I smiled, moved closer, leaning in, pretending I was enjoying the evening and knew what they were talking about. I think my Dad thought I hadn’t heard what was said, or maybe he hoped I didn’t. He moved over and sat down beside me.
The night carried on in much the same manner, progressing from mild-mannered conversation to frenzied shirt open, swinging around the floor dancing crazy like mad ones. Near the end of the night, Dave got up on stage and joined in with the band singing and playing the guitar, with my gang clapping and cheering. Mother and Mauve at different times mouthed in my direction to ask if I was enjoying myself, and to let my hair down. I was having fun but was yet not well versed in the act of letting one’s hair down, needed a few more inches; s on the hair length for that.
Before long, the night was at an end with the music finishing and last orders being called over the sound system, the bar was packed with the crowd getting last orders in. Dave and my Da ordered two rounds each and sat down continuing to enjoy themselves, ignoring the pleas of the bar staff, for us to finish up as they collected empty glasses.

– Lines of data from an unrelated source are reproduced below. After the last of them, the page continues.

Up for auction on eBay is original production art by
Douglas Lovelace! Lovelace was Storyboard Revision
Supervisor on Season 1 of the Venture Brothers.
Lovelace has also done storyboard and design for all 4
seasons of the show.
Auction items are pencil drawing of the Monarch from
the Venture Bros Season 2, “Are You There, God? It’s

Our exit out the door, with me, ushered into the lead, I, of course, using my great sense of direction headed to the left instead of the right with my Dad leading the jeering to get me back on track. The formation walking home was the same as our journey getting there, Mam and Mauve arm in arm leading, Dave and me Da then me holding up the rear,
the banter back and forth between the five of us, we were back in Dave and Mauves house in no time. Dave’s sister jumped up into a sitting position, she had been lying down, having a kip.

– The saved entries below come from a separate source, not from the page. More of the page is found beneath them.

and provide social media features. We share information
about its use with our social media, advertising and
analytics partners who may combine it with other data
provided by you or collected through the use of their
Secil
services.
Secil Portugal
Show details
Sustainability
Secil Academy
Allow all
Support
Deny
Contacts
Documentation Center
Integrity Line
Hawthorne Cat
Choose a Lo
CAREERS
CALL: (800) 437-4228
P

“Are yur back are yiz. Did yiz have a good night, not a sound out of Dora all night, as good as gold she was. Did ye not get any chips, I was looking forward to having a bag of chips ”
She said going out to the kitchen to put the kettle on.

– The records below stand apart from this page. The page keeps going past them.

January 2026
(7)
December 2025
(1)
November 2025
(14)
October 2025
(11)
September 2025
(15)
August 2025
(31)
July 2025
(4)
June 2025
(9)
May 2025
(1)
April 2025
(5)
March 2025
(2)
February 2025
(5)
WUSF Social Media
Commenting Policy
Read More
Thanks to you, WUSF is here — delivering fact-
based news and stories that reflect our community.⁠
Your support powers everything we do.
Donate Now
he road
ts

“There was nowhere open, unusual, the one on the corner is usually open late.”
Mauve said plonking herself down on the couch with Dave landing after on her knee.
“For fucks sake you, you’re like a baby elephant there, you’d want to lose a few pounds ya would.”
Mauve playfully said slapping him on the head.
” That’s from all the chipper food I have to eat making up for your cooking.” he replied with a cheeky grin, with Mauve giving him a bruising pinch in the arm joke scolding him with.
“Ah is that right, we’ll see what you have to say when you come home from work without your dinner on the table and me painting my nails, see how you like that.”
Coats on, all the “good nights” done, and the “see ya during the week, don’t forget to ring,” done and on our way across the back roads where Spector’s glared out over dew dripping hedges inviting nightmares. By the time we reached the house, I was starting to doze in the back seat.
The house was in darkness and silent, if the others were home, they were in bed.
My Dad went straight into the living room and poked the fire to make sure it was safe before going to bed. At the bottom of the stairs on his way, he turned and spoke.
“Off to bed with ye now, just because you’re finished in school doesn’t mean you can lay in bed all day. Ye have a week’s holiday, then it’s off to work with ya. Ok.”
“Thanks for reminding me, better make the most of the week. My last bit of freedom.” I answered following my mother into the kitchen where she had put the kettle on.
We both sat down at the kitchen table. Mother smoking one of her numerous cigarettes and sipping her sugary tea. I didn’t bother with tea taking a half glass of red lemonade from the bottle in the fridge. If my mother hadn’t been there, I would have taken a swig of the bottle,
I used the glass instead to avoid being chewed out over something silly like not using a glass.
We spoke a bit about how my future would be different for me now on, with my not going to school anymore and working full time. I reminded her of Dad’s promise that if I did well in the exams, I could stay on, but she just dismissed this as if there was no hope of that happening. Soon I was lying in bed this in my mind but decided there was no point in dwelling on it and tried to get off to sleep.